··· Task input

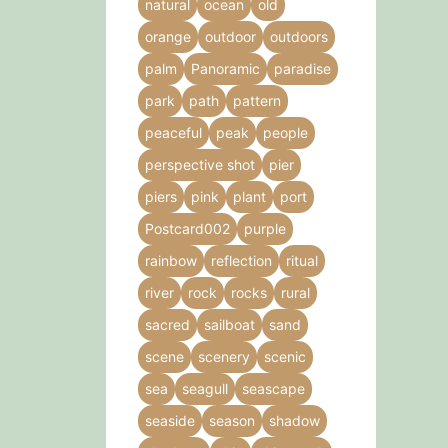
natural
ocean
old
orange
outdoor
outdoors
palm
Panoramic
paradise
park
path
pattern
peaceful
peak
people
perspective shot
pier
piers
pink
plant
port
Postcard002
purple
rainbow
reflection
ritual
river
rock
rocks
rural
sacred
sailboat
sand
scene
scenery
scenic
sea
seagull
seascape
seaside
season
shadow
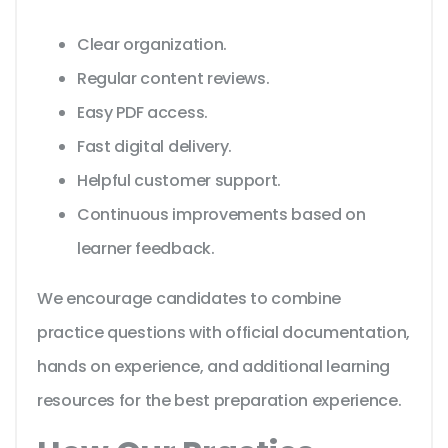
Clear organization.
Regular content reviews.
Easy PDF access.
Fast digital delivery.
Helpful customer support.
Continuous improvements based on
learner feedback.
We encourage candidates to combine
practice questions with official documentation,
hands on experience, and additional learning
resources for the best preparation experience.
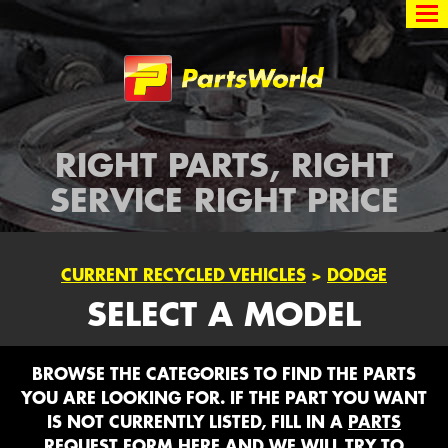
Partsworld
RIGHT PARTS, RIGHT
SERVICE RIGHT PRICE
CURRENT RECYCLED VEHICLES
>
DODGE
SELECT A MODEL
BROWSE THE CATEGORIES TO FIND THE PARTS
YOU ARE LOOKING FOR. IF THE PART YOU WANT
IS NOT CURRENTLY LISTED, FILL IN A
PARTS
REQUEST FORM HERE
AND WE WILL TRY TO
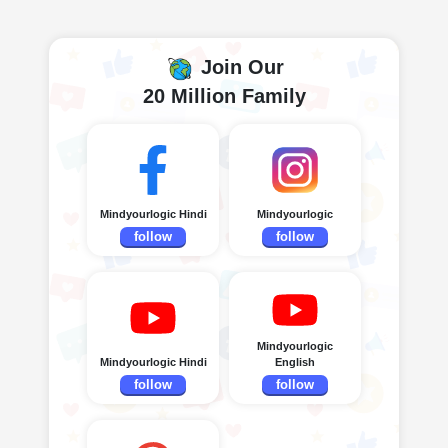
Join Our
20 Million Family
Mindyourlogic Hindi
Mindyourlogic
follow
follow
Mindyourlogic
Mindyourlogic Hindi
English
follow
follow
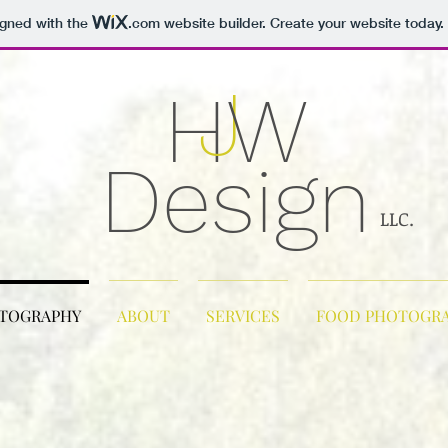
igned with the
.com
website builder. Create your website today.
J
H
W
Design
LLC.
OTOGRAPHY
ABOUT
SERVICES
FOOD PHOTOGR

······

**About this task**: When a line of the records above contains the string "with", count it once; then give the total and nothing else.

**Answer space**: 2